The Role of Addition of Diclofenac Sodium to Imipramine in Treating Children with Nocturnal Enuresis
Iraqi Postgraduate Medical Journal,
2010, Volume 9, Issue 1, Pages 16-20
Nocturnal enuresis presents a common medical problem all over the world, over many years various therapeutic options have been tried; none was proved to be superior, because the defect occurs at many levels in the urinary tract and its neuronal control. Nowadays prostaglandins have been proved to play a role at renal, bladder, urethral and sympathetic control of urinary system.

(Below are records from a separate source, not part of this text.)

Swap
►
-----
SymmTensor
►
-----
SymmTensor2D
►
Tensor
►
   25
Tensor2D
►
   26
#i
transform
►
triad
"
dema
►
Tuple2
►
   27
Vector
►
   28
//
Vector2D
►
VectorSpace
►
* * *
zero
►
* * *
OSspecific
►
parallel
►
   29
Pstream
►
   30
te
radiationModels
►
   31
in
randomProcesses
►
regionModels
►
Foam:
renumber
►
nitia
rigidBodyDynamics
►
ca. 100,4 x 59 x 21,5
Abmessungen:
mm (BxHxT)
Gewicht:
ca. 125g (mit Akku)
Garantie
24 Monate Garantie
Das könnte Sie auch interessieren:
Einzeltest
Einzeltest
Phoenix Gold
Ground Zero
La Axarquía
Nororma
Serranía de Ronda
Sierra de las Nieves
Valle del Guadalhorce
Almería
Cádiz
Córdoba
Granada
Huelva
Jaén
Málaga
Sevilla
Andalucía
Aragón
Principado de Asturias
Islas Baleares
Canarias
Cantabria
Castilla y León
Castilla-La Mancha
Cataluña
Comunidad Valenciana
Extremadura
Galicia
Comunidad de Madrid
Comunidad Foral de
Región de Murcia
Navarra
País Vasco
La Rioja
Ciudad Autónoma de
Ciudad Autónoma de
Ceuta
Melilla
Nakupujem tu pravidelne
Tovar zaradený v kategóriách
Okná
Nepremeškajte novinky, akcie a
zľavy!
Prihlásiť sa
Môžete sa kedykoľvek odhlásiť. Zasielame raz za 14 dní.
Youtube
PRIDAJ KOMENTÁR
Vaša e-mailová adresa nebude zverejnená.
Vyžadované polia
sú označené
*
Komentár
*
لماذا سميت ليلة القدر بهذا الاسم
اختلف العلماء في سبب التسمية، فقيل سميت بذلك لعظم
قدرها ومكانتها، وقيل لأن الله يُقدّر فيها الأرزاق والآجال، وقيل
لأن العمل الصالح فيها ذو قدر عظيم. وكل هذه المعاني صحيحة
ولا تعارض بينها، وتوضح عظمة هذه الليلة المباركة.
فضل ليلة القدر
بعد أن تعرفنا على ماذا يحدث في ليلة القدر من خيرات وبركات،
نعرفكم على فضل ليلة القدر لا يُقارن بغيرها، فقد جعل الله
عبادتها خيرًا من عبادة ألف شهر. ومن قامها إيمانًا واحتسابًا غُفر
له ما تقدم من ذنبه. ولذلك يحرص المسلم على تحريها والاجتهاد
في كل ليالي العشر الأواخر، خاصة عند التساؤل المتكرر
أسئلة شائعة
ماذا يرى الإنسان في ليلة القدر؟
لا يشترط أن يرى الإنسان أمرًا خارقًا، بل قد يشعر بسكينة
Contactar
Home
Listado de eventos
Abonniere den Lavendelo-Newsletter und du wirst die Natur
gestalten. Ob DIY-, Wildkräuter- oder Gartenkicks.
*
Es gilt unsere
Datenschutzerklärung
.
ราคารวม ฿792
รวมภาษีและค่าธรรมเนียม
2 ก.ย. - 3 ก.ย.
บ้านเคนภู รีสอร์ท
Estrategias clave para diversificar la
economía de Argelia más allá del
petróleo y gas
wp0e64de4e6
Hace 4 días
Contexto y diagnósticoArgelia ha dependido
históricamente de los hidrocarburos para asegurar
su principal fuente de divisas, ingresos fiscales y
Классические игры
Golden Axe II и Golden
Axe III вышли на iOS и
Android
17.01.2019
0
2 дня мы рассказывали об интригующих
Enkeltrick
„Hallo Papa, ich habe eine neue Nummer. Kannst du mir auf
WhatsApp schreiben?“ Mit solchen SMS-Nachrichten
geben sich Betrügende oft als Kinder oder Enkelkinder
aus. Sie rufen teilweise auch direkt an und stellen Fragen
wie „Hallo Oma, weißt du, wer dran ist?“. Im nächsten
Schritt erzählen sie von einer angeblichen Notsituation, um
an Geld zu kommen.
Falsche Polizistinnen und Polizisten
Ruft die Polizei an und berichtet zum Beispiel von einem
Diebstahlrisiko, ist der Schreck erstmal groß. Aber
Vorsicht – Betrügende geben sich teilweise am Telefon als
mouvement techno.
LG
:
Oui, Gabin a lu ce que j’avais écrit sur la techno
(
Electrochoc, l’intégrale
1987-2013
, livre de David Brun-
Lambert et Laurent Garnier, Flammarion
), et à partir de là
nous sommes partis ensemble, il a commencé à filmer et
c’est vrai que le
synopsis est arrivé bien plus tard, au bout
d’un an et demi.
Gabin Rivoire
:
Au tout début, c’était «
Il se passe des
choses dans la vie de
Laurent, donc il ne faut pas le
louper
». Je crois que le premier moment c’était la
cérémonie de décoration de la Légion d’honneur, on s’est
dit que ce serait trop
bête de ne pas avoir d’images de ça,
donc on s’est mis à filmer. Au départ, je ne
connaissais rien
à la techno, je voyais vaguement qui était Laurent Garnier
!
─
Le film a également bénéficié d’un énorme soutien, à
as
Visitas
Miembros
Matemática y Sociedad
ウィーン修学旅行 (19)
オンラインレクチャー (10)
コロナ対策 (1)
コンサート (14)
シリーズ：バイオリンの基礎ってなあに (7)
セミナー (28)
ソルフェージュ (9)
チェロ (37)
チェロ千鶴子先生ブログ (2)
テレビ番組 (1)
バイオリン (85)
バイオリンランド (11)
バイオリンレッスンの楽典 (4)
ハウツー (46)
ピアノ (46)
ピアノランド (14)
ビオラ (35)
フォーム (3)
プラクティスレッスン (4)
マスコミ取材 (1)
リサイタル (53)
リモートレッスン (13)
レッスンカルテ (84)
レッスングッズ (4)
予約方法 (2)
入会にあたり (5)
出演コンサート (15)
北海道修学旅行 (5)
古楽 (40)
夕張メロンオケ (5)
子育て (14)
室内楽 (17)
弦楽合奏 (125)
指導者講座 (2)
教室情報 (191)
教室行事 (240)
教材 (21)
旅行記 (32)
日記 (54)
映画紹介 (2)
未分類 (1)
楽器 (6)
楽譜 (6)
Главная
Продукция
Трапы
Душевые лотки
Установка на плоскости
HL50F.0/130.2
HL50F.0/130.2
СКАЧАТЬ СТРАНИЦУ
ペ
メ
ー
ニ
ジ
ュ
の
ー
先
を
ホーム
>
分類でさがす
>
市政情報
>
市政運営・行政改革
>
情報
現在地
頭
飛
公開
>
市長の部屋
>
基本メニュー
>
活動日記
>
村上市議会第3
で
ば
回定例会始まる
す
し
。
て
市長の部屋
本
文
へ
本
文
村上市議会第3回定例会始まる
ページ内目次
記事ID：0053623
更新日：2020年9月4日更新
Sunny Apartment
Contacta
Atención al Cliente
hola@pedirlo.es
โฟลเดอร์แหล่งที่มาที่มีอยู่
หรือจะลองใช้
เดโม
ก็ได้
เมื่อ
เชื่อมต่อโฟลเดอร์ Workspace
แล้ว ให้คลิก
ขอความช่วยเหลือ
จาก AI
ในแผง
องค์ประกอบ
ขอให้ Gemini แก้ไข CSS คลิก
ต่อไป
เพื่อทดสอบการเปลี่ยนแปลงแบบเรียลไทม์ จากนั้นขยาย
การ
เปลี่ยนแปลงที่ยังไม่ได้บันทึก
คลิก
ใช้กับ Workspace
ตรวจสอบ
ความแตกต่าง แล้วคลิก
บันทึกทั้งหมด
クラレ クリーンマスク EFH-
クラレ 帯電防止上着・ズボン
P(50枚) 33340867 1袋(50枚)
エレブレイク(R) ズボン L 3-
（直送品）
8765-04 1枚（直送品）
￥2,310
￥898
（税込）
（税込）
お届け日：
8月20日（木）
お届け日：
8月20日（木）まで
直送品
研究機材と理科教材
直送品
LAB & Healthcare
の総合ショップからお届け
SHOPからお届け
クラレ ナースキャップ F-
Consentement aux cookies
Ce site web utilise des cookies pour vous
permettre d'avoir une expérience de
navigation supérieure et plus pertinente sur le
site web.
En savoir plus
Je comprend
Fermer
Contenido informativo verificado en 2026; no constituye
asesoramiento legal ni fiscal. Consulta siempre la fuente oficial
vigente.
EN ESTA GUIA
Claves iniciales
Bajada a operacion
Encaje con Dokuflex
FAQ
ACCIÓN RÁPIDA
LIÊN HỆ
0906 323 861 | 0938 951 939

We evaluated the role of diclofenac sodium when added to the conventional imipramine therapy in treating patients with primary nocturnal enuresis.
PATIENTS AND METHOD:
70 children complaining of nocturnal enuresis were enrolled in this study, half of them were given imipramine alone and the other half were given a combination of imipramine and diclofenac sodium at night before retiring to bed, and the number of wet nights per week was recorded on a calendar sheet by the parents over 4 weeks, those who showed more than 50% reduction in the number of wet nights a week were regarded as responders, who were followed after cessation of treatment over another 6 weeks to look for relapse.
Of the patients treated with imipramine alone 57.14% (20/35) showed more than 50% decrease in the number of wet nights weekly compared to those treated by imipramine and diclofenac sodium who showed 84.84% (28/33) response rate (> 2.5 SE of difference between responding proportions). The relapse rate after stopping treatment was 60% (12/20) in the first group compared to 32.1% (9/28) which exactly two times the SE of difference between relapsing proportions.
The addition of diclofenac sodium to imipramine in treating patients with primary nocturnal enuresis might have caused a highly significant higher response rate and a fairly significant lower relapse rate after cessation of treatment.